An act which involves the non-consensual penetration of a person's vagina, anus or mouth by another with the other person's penis, a part of the other person's body, or anything else.
The Definition of legal porn requiring age verification
The overarching definition of pornographic material that requires age verification is material that ' was produced solely or principally for the purposes of sexual arousal'.
The material covered by the act is limited to audio, still pictures and video. Text content is notably not coveredd by this act .
The Act specifies that both softcore and hardcore material is covered by the act. It specifically includes:
Softcore 18 rated material, or material that would be classed 18 if submitted to the BBFC
Hardcore R18 rated material, or material that would be classed R18 if submitted to the BBFC
Beyond R18 material that would be cut by the BBFC but does not go as far as 'extreme porn' which is banned under this act. This means that fisting, choking, squirting, wet sex, are now all considered legal for sale online as long as age
verification is in place.
Note that not all 18 rated material related to sex or nudity may be caught by these definitions. Eg glamour photography may be sexy and nude, but it may be a step too far to claim that it was produced solely or principally for the purposes of
Privacy and the use of personal data provided in the age verification process.
The act disgracefully provides no protection for porn viewers and any data that they may provide in the age verification process.

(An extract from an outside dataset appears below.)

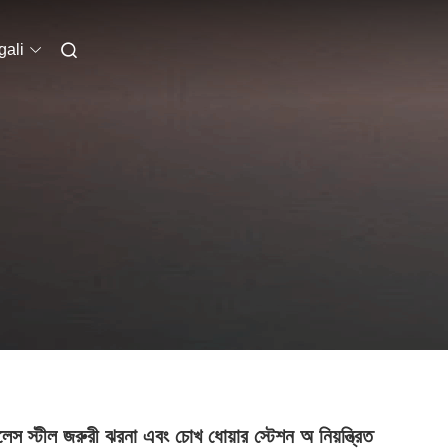
ali
লেস স্টীল জরুরী ঝরনা এবং চোখ ধোয়ার স্টেশন অ নিয়ন্ত্রিত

There is a wishy washy paragraph in the guidance for the bill:
The process of age verifying for adults should be concerned only with the need to establish that the user is aged 18 or above, rather than seeking to identify the user. The privacy of adult users of pornographic sites should be maintained and
the potential for fraud or misuse of personal data should be safeguarded 206 The role of the Regulator should be to focus on the ability of arrangements to verify whether someone is over 18 and should be assured that age verification
arrangements will protect a user's privacy.
As Lord Paddick replied in a Lords debate, this is not reassuring; it is only guidance and does not have teeth at all. The vague wording does not go into enough detail. If an age verification provider did not comply with this advice the regulator
would have little power to force them.
Pandora Blake concludes:
So, the Digital Economy Bill contains no requirement that the age verification solutions themselves be regulated. They can retain and share your data, and there's no limit on how much (or what sort of) data they ask for.
My conclusion? The Lords don't care about user privacy or cyber security. In the end, despite months of expert campaigning by the Open Rights Group and others, the Bill contains no safeguards against AV providers compiling databases of our porn
browing histories which will be deeply vulnerable to leaks, hacks and data breaches.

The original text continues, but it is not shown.